Dr Craven, of Redland, spent eight months working for the charity between working at University Hospitals Bristol NHS Foundation Trust (UHBristol) as locum and taking up her permanent role with the hospitals.

Since 2005 she has used her leave to help out in Indonesia following the tsunami, Jordan, war-wounded near the Iran Iraq border, Nigeria and the Congo.

The 39-year-old had been involved in MSF's work in Haiti back in 2006 at a trauma centre set up by the charity.

She said: "We were dealing with all the usual trauma you would get in a big city as well as gun shot and machete wounds.

"Over the last four years things have got a lot better in Haiti."

Before heading back to the country, Dr Craven spent a few days in France being briefed for the trip and the team then drove into Haiti via the Dominican Republic.

She said: "It was not until we reached the outskirts of Port-au-Prince that we started to see earthquake damage.

"To begin with we would just see buildings that looked fairly normal but then realised as we got closer that they had been two or three-stories and had collapsed to two or one.

"There were a lot of buildings that had completely collapsed down on themselves.

"As we got into the centre the devastation was much more complete. There were some buildings that looked fairly normal until you turned the corner."

Dr Craven said people were sleeping out in the streets and in makeshift tents and there were signs up saying that they needed food and medicine.

She said: "I would have been working in the trauma centre when I went back but it collapsed in the earthquake.

"When I first arrived they were working at the hospital but had set up an operating theatre in a shipping container in a courtyard.
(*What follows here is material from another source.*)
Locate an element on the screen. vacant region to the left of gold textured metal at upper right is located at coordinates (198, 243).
Obviously that was very far from ideal.

"It was fenced off from the road and patients were lying on pallets and flattened cardboard boxes for beds because the beds were in the collapsed hospital.
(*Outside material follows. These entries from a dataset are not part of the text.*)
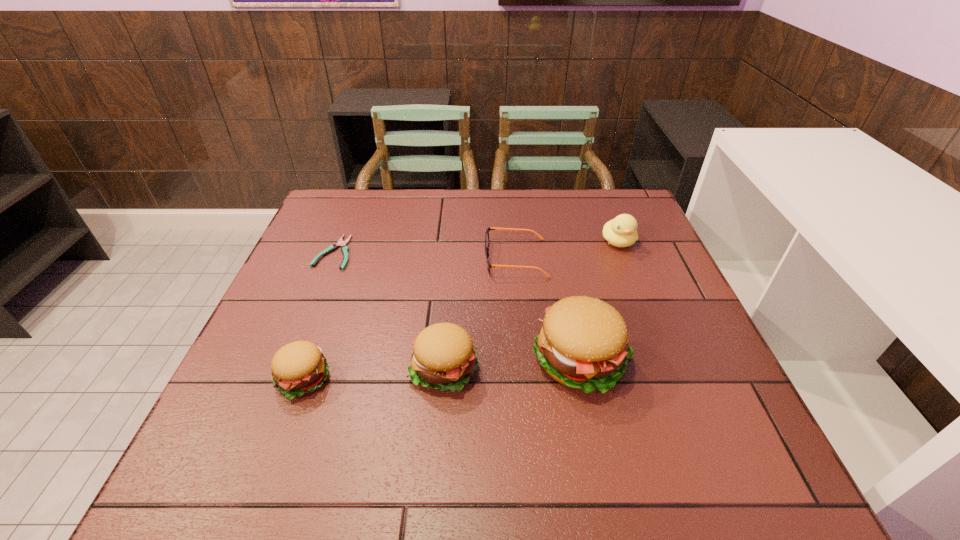 Identify the location of free area in between the second shortest object and the leftmost hamburger. The height and width of the screenshot is (540, 960). (408, 319).

Locate an element on the screen. free space between the duckling and the third shortest object is located at coordinates (460, 310).

Find the location of a particular element. The width and height of the screenshot is (960, 540). free space between the duckling and the second tallest hamburger is located at coordinates (531, 305).

This screenshot has width=960, height=540. I want to click on vacant area between the third shortest object and the rightmost object, so click(x=460, y=310).

Where is `vacant space in between the shortest object and the third shortest object`? This screenshot has width=960, height=540. vacant space in between the shortest object and the third shortest object is located at coordinates (318, 315).

Identify the location of vacant space that's between the pliers and the rightmost object. The image size is (960, 540). (476, 247).

The width and height of the screenshot is (960, 540). What are the coordinates of `free space between the second shortest object and the pliers` in the screenshot? It's located at (425, 255).

Find the location of a particular element. The height and width of the screenshot is (540, 960). object that stands as the fifth closest to the fourth object from right to left is located at coordinates (621, 231).

Select which object appears as the second closest to the shortest object. Please provide its 2D coordinates. Your answer should be formatted as a tuple, i.e. [(x, y)], where the tuple contains the x and y coordinates of a point satisfying the conditions above.

[(443, 357)]

Locate which hamburger ranks third in proximity to the shortest object. Please provide its 2D coordinates. Your answer should be formatted as a tuple, i.e. [(x, y)], where the tuple contains the x and y coordinates of a point satisfying the conditions above.

[(583, 344)]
"We got the inflatable hospital together as quickly as possible."

Dr Craven said that patients had mainly suffered crush injuries and open fractures, but initially there was a need to focus on life and limb-saving and ensuring the risk of infection was minimised. Major reconstructive surgery had to wait until the operating theatre had been properly set up.

She said there was also an issue with sending patients home and those who would usually have been discharged had to remain in holding wards or areas because they could not recuperate properly in tents and on the streets where there was poor sanitisation.
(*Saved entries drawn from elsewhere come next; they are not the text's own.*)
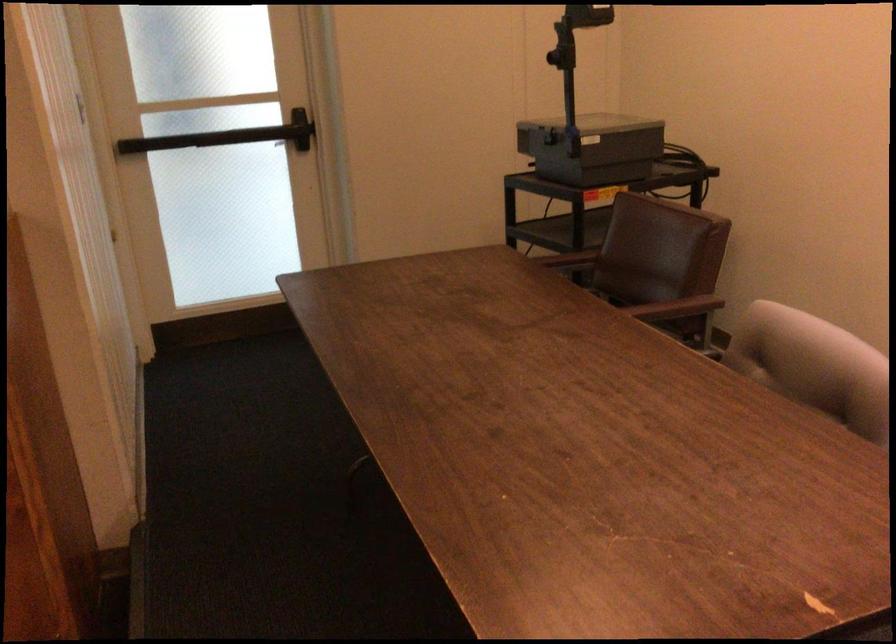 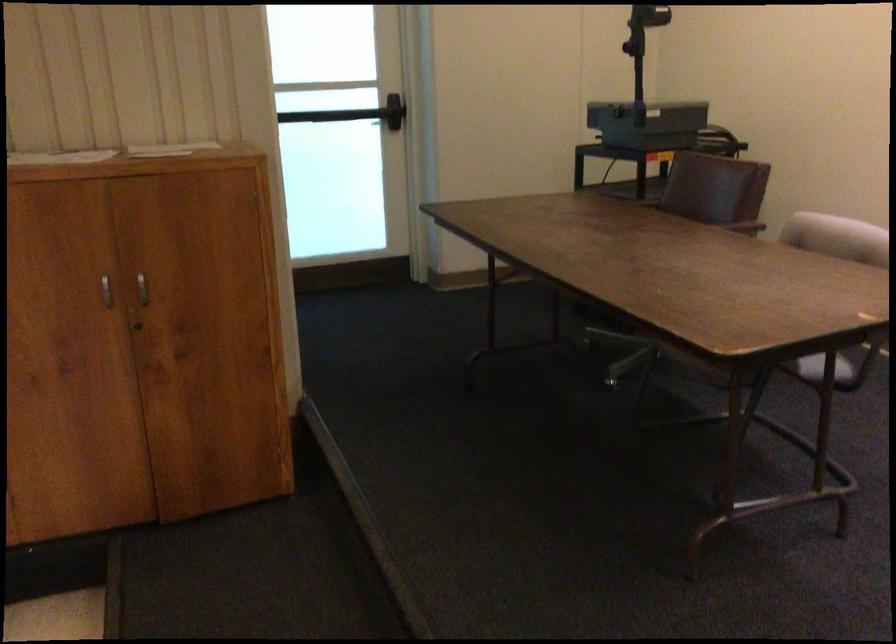 Question: How did the camera likely rotate?

Choices:
 (A) Left
 (B) Right
 (C) Up
 (D) Down

Answer: (C)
Dr Craven was already due to take two weeks off in February for a holiday, with the intention of heading to Nicaragua, when the earthquake hit.

She said: "The big challenges were the sheer numbers and the fact that unlike in a conflict situation where lots of casualties are spread over time, there was the sheer number of patients all with quite similar injuries.

"There were estimates that 300,000 people were injured and they all needed help at the same time, which is just completely overwhelming."

Dr Craven finds returning to the NHS "like paradise" after her experiences in war-torn or disaster areas and finds it makes her appreciate the comfort she lives in.

She said: "I have always wanted to do overseas work and when I ended up as an anaesthetic it meant I could do work with surgical procedures and there are a limited number of charities that do that kind of thing.

"I was interested in MSF because they really do go to places where often there is no other option."